Three areas to look for
Rennison breaks these measures down into three areas: the quality of the advice given; customer feedback; and complaints data.
“On the quality of advice, a firm needs to ask: ‘does the compliance system penalise poor suitability letters?’
How to keep the FSA at bay
“For customer feedback, a procedure needs to be put in place to measure this. Are firms telephoning clients after they have received advice to see how the experience went?
“Complaints also need to be monitored. Instead of remunerating on volume, firms need to be looking at the quality of advice given; for example, were advisers stronger in some areas compared to others?”
The regulator is looking for details of quality, said Rennison, and compliance schemes that have been thought through.
“Sales managers paid on volume have a conflict of interest, and customers are more likely to lose out,” he said.
Firms should stand back and look at their current incentive scheme and the consequences of it, Rennison recommends.
“I was once told proudly by one firm that it reviews its advisers’ case files to check for ‘advice fails’. But when I asked them how many fails they found, they said ‘none’! Their system was therefore useless.

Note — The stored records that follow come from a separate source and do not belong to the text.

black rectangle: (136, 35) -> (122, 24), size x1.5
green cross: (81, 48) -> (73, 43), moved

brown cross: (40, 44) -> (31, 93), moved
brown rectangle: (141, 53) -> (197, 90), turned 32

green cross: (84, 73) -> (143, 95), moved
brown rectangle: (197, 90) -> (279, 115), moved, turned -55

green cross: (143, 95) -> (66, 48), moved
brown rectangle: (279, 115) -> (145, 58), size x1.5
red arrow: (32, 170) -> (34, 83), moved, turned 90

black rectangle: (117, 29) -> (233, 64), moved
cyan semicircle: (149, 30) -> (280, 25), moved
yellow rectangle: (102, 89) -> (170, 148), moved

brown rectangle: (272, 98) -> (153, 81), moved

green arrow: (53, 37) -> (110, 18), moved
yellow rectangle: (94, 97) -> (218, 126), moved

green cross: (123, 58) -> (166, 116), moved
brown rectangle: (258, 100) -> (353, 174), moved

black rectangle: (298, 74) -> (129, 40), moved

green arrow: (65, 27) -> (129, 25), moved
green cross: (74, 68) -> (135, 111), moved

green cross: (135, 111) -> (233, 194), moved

“Another firm’s approach was decidedly different. It marked on how appropriate to the firm’s agreed system of doing business the file was, whether the fact find was complete and whether it could be directly linked to the client’s suitability letter.
“It also marked on how well an adviser gets documents to providers, and on client feedback, with advisers marked down if they received complaints afterwards.”
However only a minority of firms have the second approach in place, said Rennison.
“Firms have difficulty marking the standard of client files and the advice given on paper. It’s always been an issue, as the adviser concerned may walk out.
“But advisers should be given appropriate support to meet the standards. Employers must give training and support and examples of good practice. The onus is on firms to provide this or advisers won’t know good and bad practice.”